For someone who doesn't have the bandwidth to organize a rally or protest to the scale of what you do in NYC, what're ways they can make small, effective steps toward change?

The best way to effect change is to show up and post about it. Go to local protests and town hall meetings. We saw a huge amount of successful local protesting during Congress' April recess. A small demonstration outside a Congress person's office can have just as much, if not more, impact as a large scale protest on 5th Avenue.

By posting before the rally, you create an opportunity for people to join you and when it comes to direct action, there can be strength in numbers. Posting about or from protests also helps denormalize our current political climate. By posting at or before a political action you are, in effect, protesting. You are saying this is not alright and I feel the need to do something about it. Allowing your online network to watch you take tangible real life action is powerful. You never know who you may embolden to join you next time.
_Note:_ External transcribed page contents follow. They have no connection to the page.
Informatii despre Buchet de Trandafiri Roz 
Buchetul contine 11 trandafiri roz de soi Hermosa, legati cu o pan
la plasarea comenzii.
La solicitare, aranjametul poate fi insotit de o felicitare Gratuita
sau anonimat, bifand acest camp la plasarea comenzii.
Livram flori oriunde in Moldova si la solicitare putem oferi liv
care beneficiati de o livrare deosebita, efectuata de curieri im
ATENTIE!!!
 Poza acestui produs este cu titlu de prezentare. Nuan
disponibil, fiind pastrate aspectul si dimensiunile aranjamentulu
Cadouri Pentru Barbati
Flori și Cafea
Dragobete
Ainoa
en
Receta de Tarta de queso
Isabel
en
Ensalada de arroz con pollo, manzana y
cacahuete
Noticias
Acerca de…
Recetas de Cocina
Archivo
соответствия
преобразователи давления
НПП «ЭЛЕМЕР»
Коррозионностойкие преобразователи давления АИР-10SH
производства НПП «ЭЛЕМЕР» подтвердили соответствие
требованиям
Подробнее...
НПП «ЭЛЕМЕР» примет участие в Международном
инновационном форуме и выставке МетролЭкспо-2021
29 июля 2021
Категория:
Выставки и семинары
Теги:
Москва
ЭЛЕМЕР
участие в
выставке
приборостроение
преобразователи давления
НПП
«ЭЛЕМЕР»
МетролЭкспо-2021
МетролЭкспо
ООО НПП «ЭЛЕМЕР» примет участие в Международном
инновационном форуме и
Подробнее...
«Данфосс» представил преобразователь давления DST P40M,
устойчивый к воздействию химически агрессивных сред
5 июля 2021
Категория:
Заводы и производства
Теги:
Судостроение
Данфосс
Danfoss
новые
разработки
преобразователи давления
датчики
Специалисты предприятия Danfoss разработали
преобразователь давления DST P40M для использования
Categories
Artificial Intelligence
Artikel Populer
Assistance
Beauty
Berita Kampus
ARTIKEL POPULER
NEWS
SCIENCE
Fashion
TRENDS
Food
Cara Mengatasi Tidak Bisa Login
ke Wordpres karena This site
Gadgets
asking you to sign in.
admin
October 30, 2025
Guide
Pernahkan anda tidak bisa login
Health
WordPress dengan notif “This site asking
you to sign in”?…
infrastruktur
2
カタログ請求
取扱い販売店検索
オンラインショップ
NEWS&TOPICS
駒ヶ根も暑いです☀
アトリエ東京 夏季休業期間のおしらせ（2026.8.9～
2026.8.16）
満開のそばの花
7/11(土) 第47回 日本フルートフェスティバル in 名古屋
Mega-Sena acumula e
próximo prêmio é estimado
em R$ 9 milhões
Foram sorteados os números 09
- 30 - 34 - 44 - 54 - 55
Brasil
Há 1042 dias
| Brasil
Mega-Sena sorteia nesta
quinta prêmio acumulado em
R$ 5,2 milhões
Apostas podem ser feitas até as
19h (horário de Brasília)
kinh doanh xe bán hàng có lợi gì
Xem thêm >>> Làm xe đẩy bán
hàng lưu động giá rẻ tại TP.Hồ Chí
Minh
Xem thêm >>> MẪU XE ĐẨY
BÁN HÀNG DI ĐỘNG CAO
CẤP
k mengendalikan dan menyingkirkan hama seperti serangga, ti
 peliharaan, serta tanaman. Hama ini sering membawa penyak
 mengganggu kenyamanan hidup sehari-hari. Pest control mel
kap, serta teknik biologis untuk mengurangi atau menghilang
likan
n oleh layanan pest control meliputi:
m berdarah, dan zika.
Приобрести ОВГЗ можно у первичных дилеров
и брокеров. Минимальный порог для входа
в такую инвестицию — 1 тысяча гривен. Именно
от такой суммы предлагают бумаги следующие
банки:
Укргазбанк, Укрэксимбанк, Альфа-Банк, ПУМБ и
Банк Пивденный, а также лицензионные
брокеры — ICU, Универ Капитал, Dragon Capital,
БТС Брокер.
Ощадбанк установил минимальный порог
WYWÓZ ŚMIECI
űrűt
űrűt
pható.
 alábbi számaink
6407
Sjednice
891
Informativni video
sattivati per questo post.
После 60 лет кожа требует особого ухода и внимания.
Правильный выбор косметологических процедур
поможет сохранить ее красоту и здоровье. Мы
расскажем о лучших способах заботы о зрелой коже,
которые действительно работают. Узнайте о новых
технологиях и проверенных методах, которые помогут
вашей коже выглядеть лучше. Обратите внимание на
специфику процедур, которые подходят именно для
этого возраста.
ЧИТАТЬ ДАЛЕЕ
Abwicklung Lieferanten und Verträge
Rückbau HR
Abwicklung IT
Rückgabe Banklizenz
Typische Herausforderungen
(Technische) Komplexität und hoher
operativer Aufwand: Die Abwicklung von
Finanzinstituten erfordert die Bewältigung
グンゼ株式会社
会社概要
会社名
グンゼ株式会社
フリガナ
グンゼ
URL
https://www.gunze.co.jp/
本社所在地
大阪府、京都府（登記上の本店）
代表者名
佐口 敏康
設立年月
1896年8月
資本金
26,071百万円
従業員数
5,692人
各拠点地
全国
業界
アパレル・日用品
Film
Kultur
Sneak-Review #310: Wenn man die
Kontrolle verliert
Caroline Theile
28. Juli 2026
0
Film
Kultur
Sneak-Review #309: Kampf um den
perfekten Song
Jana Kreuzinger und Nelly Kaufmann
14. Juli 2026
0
How do you balance everyday life with political involvement?

This can be really difficult. 45 has the tendency to tweet bigoted policy with virtually no warning resulting in chaos, particularly for organizers. Emergency rallies planned in a few hours have become the norm. It has gotten to the point where I make dinner plans "contingent upon there not being an egregious offense we must protest." I have broken a lot of dinner plans.

I would recommend that people view political actions as social community-based events. I almost always go with friends. In my organizing, I try to include a social component. On Thursday I am having a planning meeting for a march I am organizing around queer persecution in Chechnya. The meeting ends at 9 PM and afterwards we are all going to a gay bar.

Why is it important for the LGBTQ community to rally together under Trump's administration?

The LGBTQ community has two responsibilities: to show up for each other and other persecuted groups. It is imperative that we leverage whatever privilege we have to help less privileged members of our own community. That is why we will march to demand visas be issued to those suffering in Chechnya. I am my brother, sister and gender nonconforming siblings' keeper.

Finally the LGBTQ community knows what persecution feels like. Therefore we have the obligation to stand up for anyone anywhere being attacked for who they are. Last night at Trump Tower I carried a sign that said "LGBT People in Solidarity With All Oppressed People." The White Supremacists rallied in Virginia this weekend because they are scared--they know they are losing. There are more of us and we are stronger. We will win. As Chelsea Manning often tweets, #WeGotThis.